Does it work? In 2017, the authors of an Academy Ophthalmic Technology Assessment (OTA) reviewed the published literature on the efficacy of topical atropine2 and concluded that Level I evidence supports its use for the prevention of myopic progression in children, said Dr. Salim. Now there’s further evidence that low-dose atropine is effective, at least in East Asian populations, said Dr. Repka. “Building on the ATOM study, coauthored by Dr. Tan, the LAMP study, coauthored by Prof. Yam, shows the ability to slow progression.” (See “Landmark Atropine Studies in East Asia.”)
Is it safe? Overall, the safety of low-dose atropine has been extremely good, said Dr. Tan, and the side effects are reversible. “Although the pupil may be slightly dilated and accommodation slightly reduced, these changes return to normal after cessation of atropine,” he said. “We’ve treated thousands of children for as long as five years with no cataract formation or retina changes during active trials, and there’s no evidence to suggest that there are long-term side effects.”
When providing parents with informed consent about atropine’s off-label use for myopia, Dr. Miller emphasizes that the concentration he uses in children with amblyopia is 30 to 100 times stronger than for myopia. “That’s why I feel more comfortable using low-concentration atropine,” he said.
Best protocol still unknown. We don’t yet have answers about the ideal candidates, concentrations, or formulations for atropine, said Dr. Repka. The optimal time to start and stop treatment to manage progression while minimizing side effects also remains unclear.
Evolving approach. Dr. Miller noted that his approach has changed over the years. “In the past, I’d want to see more than 1.5 D of myopia progression from one year to the next before starting treatment. As my comfort level with low-dose atropine has increased due to observing minimal side effects, my threshold has changed. Now I ask the parents about their final refraction. If both parents have moderate to high myopia, I might offer atropine to a child with .75 D progression in one year.”
Individualized dosing. Which concentration is best? Prof. Yam noted that his LAMP study identified 0.05% as most effective. “But we may titrate up or down, depending upon response,” he said. “We might choose a lower concentration for kids who are very responsive with no progression, and we might consider a higher dosage for nonresponders, such as the 15% of children who progress more than a diopter a year on 0.05% atropine.”
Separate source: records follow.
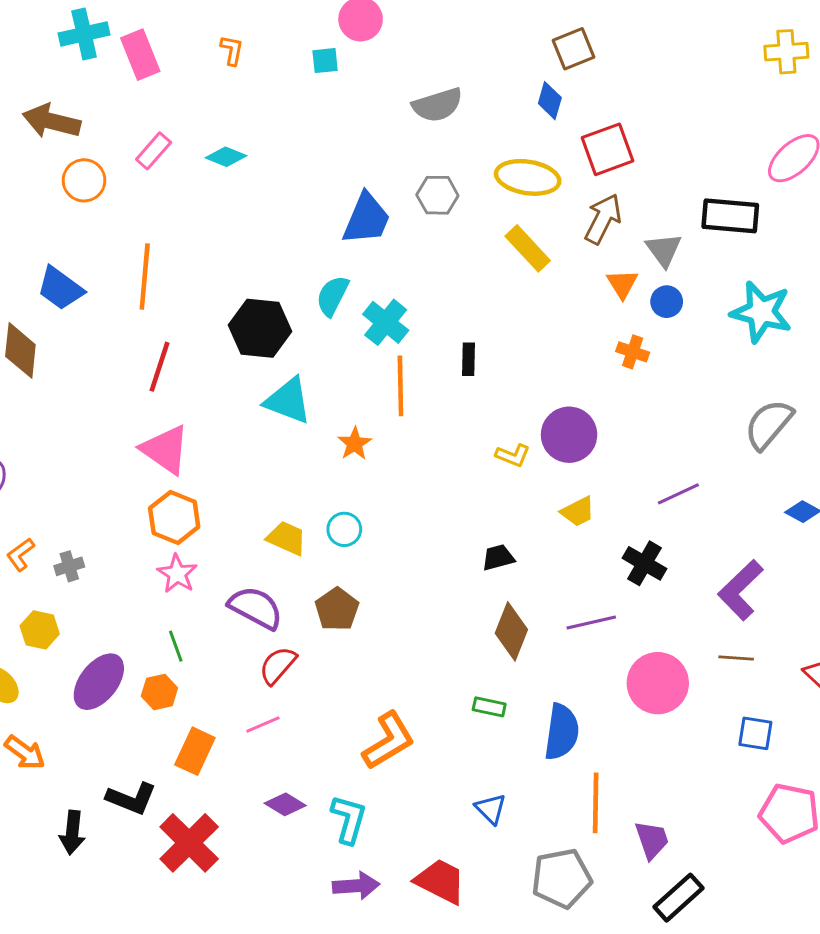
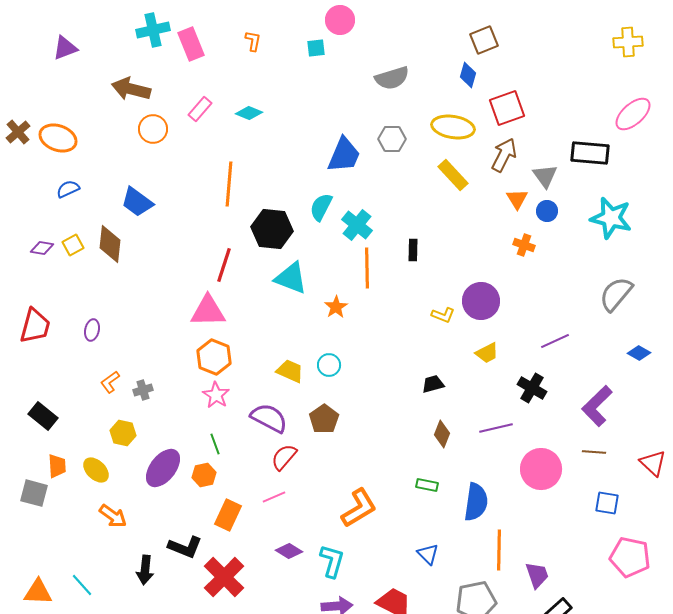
orange line: (145, 276) -> (229, 184), moved
red line: (159, 367) -> (224, 265), moved
pink triangle: (165, 449) -> (208, 311), turned -36
brown diamond: (511, 631) -> (442, 434), size x0.7

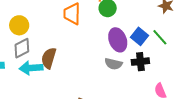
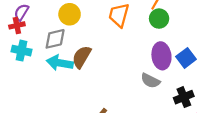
yellow circle: (19, 25) -> (70, 14), moved
black cross: (140, 62) -> (184, 97), moved, turned -30

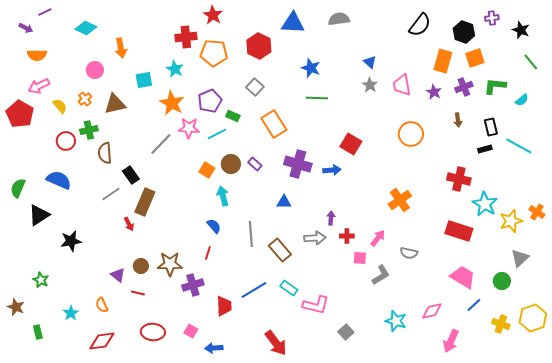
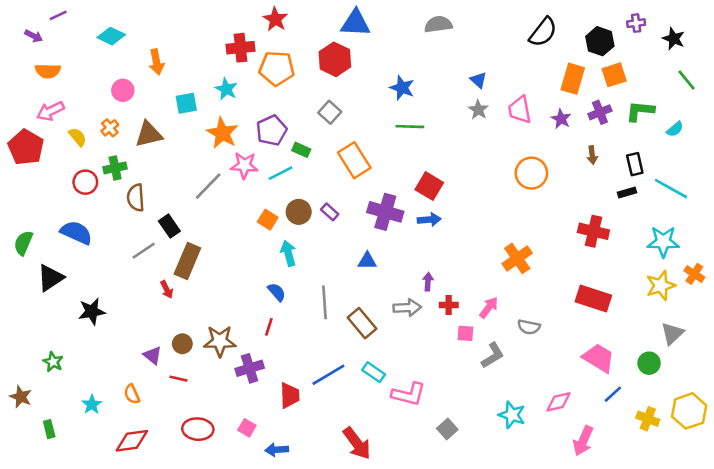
blue triangle: (293, 23) -> (356, 23), moved
red square: (351, 144) -> (429, 186), moved
cyan star: (485, 204) -> (663, 242), moved, turned -30

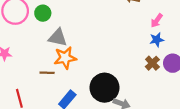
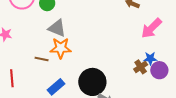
pink arrow: (157, 21) -> (151, 28), size x1.6
blue star: (157, 40) -> (150, 58), moved

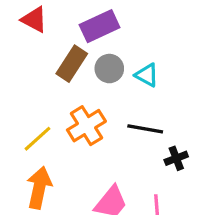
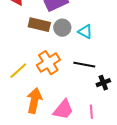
brown rectangle: (72, 64) -> (39, 25), turned 70
orange arrow: (39, 188) -> (34, 101), moved

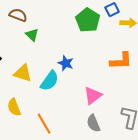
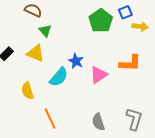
yellow triangle: (23, 73) -> (35, 53), moved
pink triangle: (93, 96) -> (99, 75), moved
yellow semicircle: (14, 107) -> (27, 91), moved

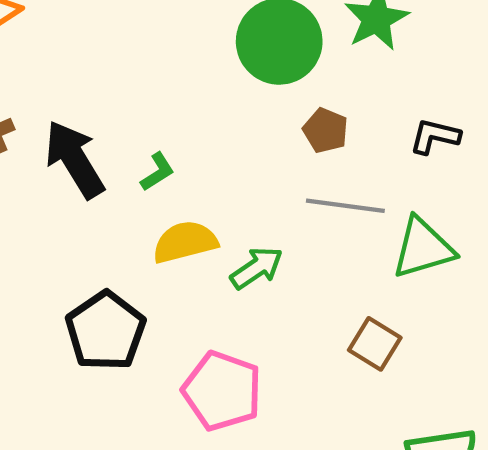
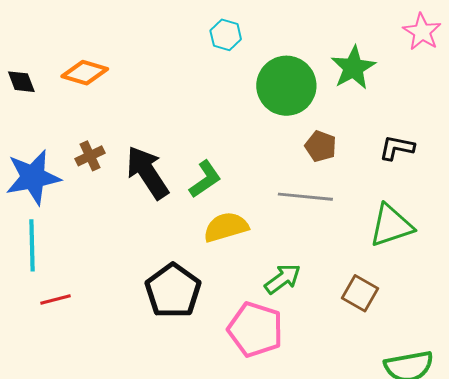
green L-shape: (157, 172) -> (205, 179), size x1.4
gray line: (345, 206) -> (305, 197), moved
green arrow: (257, 268) -> (283, 279), moved

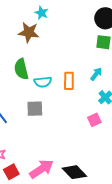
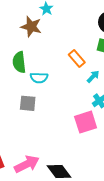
orange rectangle: (69, 81) -> (77, 59), moved, turned -48
pink square: (94, 120) -> (86, 122), size x1.6

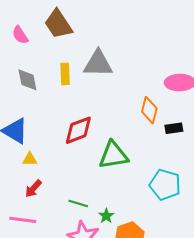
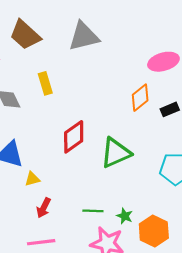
gray triangle: (98, 64) -> (84, 36), moved
orange diamond: (149, 110) -> (140, 98), turned 52

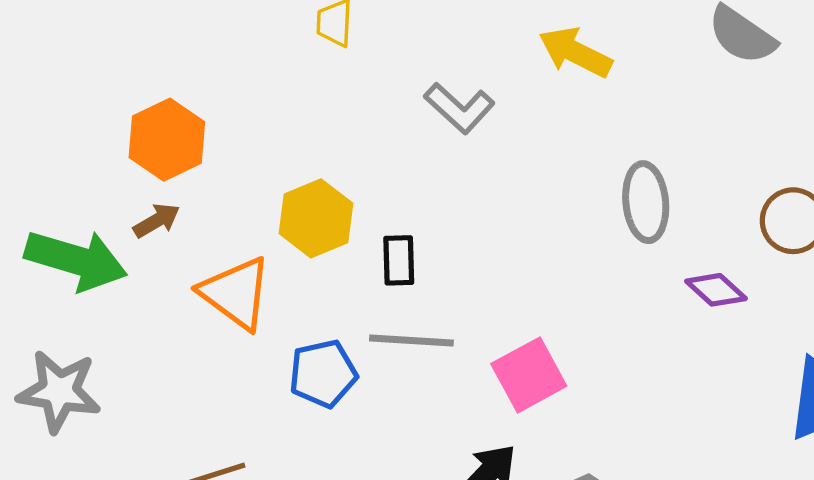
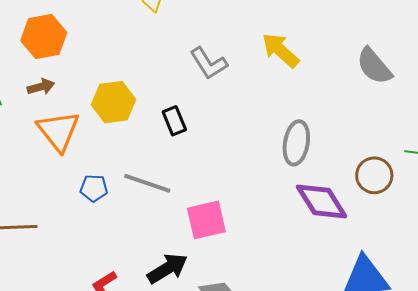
brown arrow: (157, 221) -> (41, 87), moved
black rectangle: (399, 260) -> (174, 121), moved, turned -36
purple diamond: (716, 290) -> (322, 202), size x1.6
blue pentagon: (323, 374) -> (94, 188), size x0.7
U.S. studies. Until recently, most atropine studies had been conducted in Asian countries where myopia prevalence is highest, said Prof. Yam, so it was important to replicate studies in other populations. Atropine trials in the prevention of myopia are now ongoing in children of European descent not only in the United States but also in Ireland, the United Kingdom, and Australia. “We may find factors related to ethnicity such as iris color and fundus pigmentation that impact its effectiveness,” said Dr. Miller. He added that he’s observed a little greater effect on near focus in some of his fair-complected patients.
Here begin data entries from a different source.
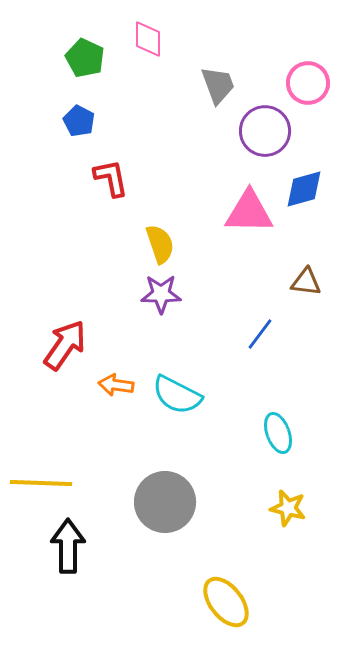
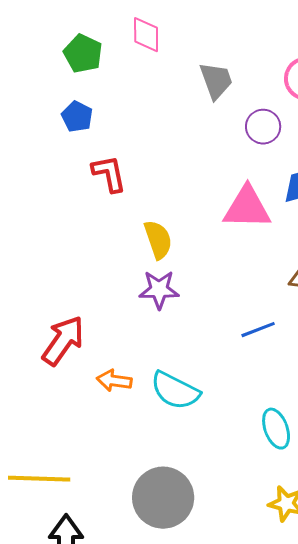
purple circle: (265, 131) -> (263, 127), size x0.7
blue line: (260, 334) -> (258, 330), turned 32

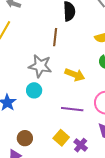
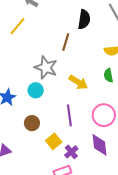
purple line: (72, 109) -> (69, 115), turned 65
brown circle: (25, 138) -> (32, 123), moved

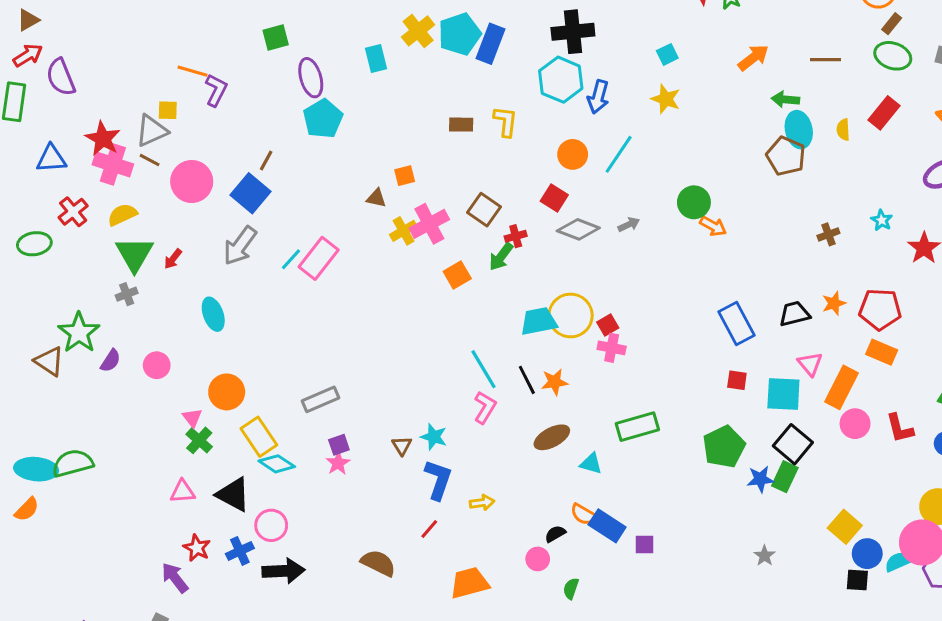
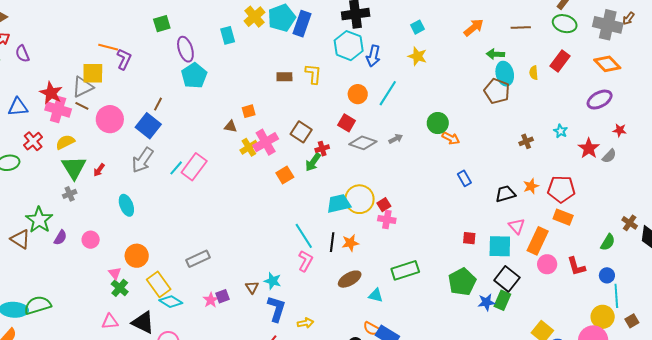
purple semicircle: (61, 77) -> (22, 54), size x0.7
yellow square: (168, 110) -> (93, 73), size x1.6
blue rectangle: (736, 324) -> (464, 178), moved, size x0.6
black line: (527, 380) -> (332, 242), turned 36
purple square: (339, 445) -> (222, 296), moved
Dr. Repka is a cochair of the Low-Dose Atropine for Treatment of Myopia (MTS1) Study,3 which is recruiting subjects between the ages of 5 and 13 to compare the efficacy of 0.01% atropine with placebo. It is one of a few atropine studies currently recruiting or underway in the United States. Published results likely won’t be available until the end of 2022, he said.
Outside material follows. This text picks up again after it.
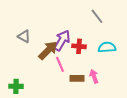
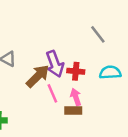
purple arrow: (62, 40) -> (55, 64), turned 130
pink arrow: (94, 76) -> (76, 97), moved

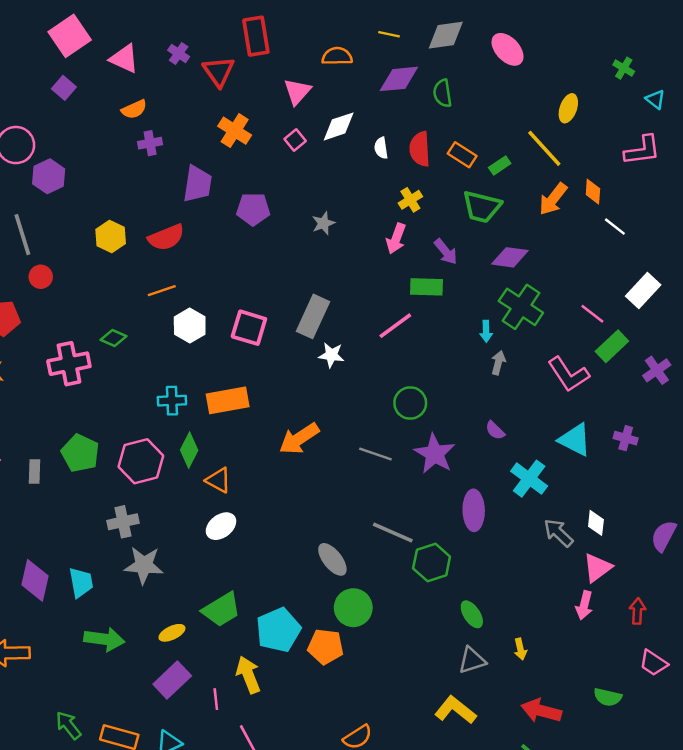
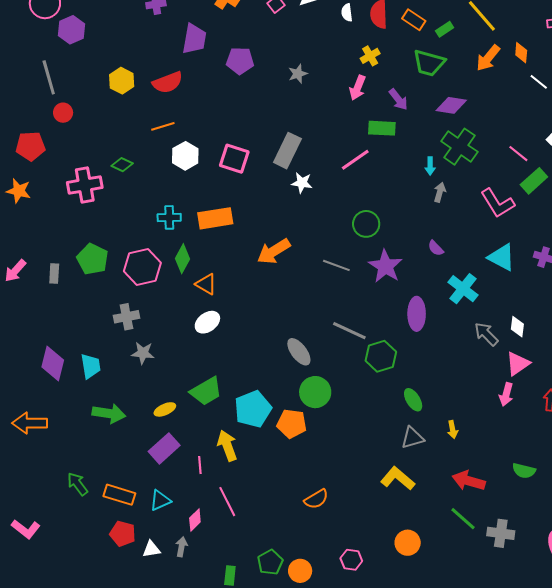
gray star: (144, 565) -> (143, 353), size x0.7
In the meantime, some U.S. ophthalmologists remain skeptical about the size of atropine’s effect, Dr. Repka said. “And lack of insurance [coverage] is a barrier. The cost here has tripled, largely due to greater compliance standards required at compounding pharmacies.” If it is approved by the FDA, Eyenovia’s microdosed atropine formulation (MicroPine), delivered using its patented piezo-print delivery technology, might solve the compounding conundrum, presuming that it is available at a reasonable price. Last June, the company launched a phase 3 study in the United States; the researchers will explore MicroPine’s safety and efficacy in more than 400 children between the ages of 3 and 12.4
More room to improve. Atropine’s cumulative public health benefit is very real, said Dr. Repka, and the effect on individuals is statistically significant. But there is still room for improvement. “With treatment, a child may be a –2 myope instead of a –3 myope, but he will still be wearing glasses all the time.”
Even though atropine is most effective at this point, other pathways also need exploring, said Dr. Tan. “We are at the cusp of having more pharmacological options. In initial studies, other antimuscarinic analogs may end up being even more effective than atropine. Early experiments also show that dopamine, which inhibits axial elongation in animal models and is released by light, might be a good candidate as well.”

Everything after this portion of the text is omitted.